The memory layer stores:

  • runs: one row per agent execution.
  • findings: one row per stable finding fingerprint.

Render runs migrations with preDeployCommand:

preDeployCommand: npm run db:migrate

Run the memory tests:

npm test -- test/memory.test.ts test/run-agent.test.ts

Deploy again after memory is wired.

Checkpoint: a second run should recognize recent findings instead of treating everything as brand-new.

6. Use the TUI

Set AGENT_URL in .env to your deployed ops-agent URL:

AGENT_URL=https://YOUR-OPS-AGENT.onrender.com

Run the Ink terminal client:

npm run tui

Ask it to inspect your services.

Checkpoint: the TUI prints the agent run lifecycle and final summary.

Troubleshooting

If /run fails, check:

  • RENDER_API_KEY is set on ops-agent.
  • ANTHROPIC_API_KEY is set on ops-agent.
  • DATABASE_URL exists on ops-agent.
  • The preDeployCommand completed.
  • The Render API wrapper is still blocking non-GET requests.

If the model hits max turns, narrow tool output before increasing MAX_TURNS.

Take-home appendix

Move analysis into a Workflow

Keep ops-agent as the control plane.
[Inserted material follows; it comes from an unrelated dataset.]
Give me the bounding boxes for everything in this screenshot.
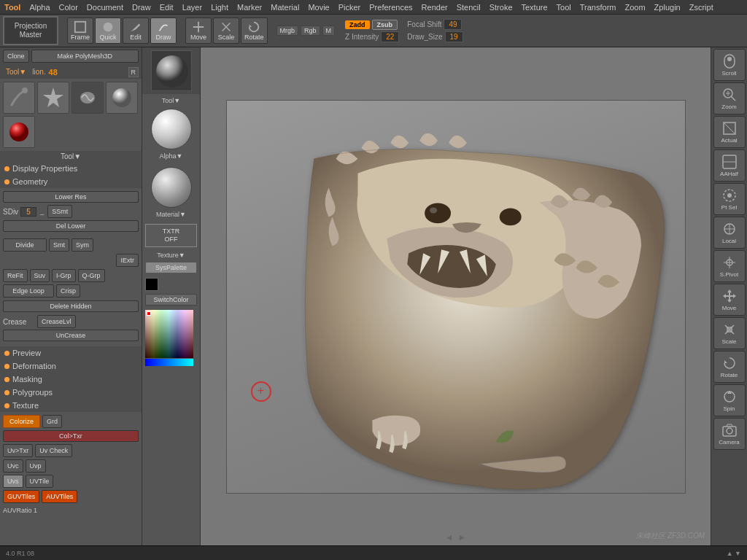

Move the heavier analysis step into a Render Workflow task so the analysis can run with Workflow retries and observability.

The high-level flow:

  1. ops-agent creates a runs row.
  2. ops-agent starts a Workflow task.
  3. The Workflow task gathers data and runs analysis.
  4. ops-agent stores the result and findings in Postgres.

Workflows do not yet have Blueprint support, so this path uses Dashboard setup.

Add cron scheduling

After Workflow-backed analysis works, add a cron job that calls ops-agent on a schedule.

The cron job should stay small. It only wakes up ops-agent; ops-agent handles auth, memory, and Workflow orchestration.

Use it on real services

Point the agent at services you run outside the workshop. You can also explore the Render Diagnostic Agent for a browser-based daily workflow.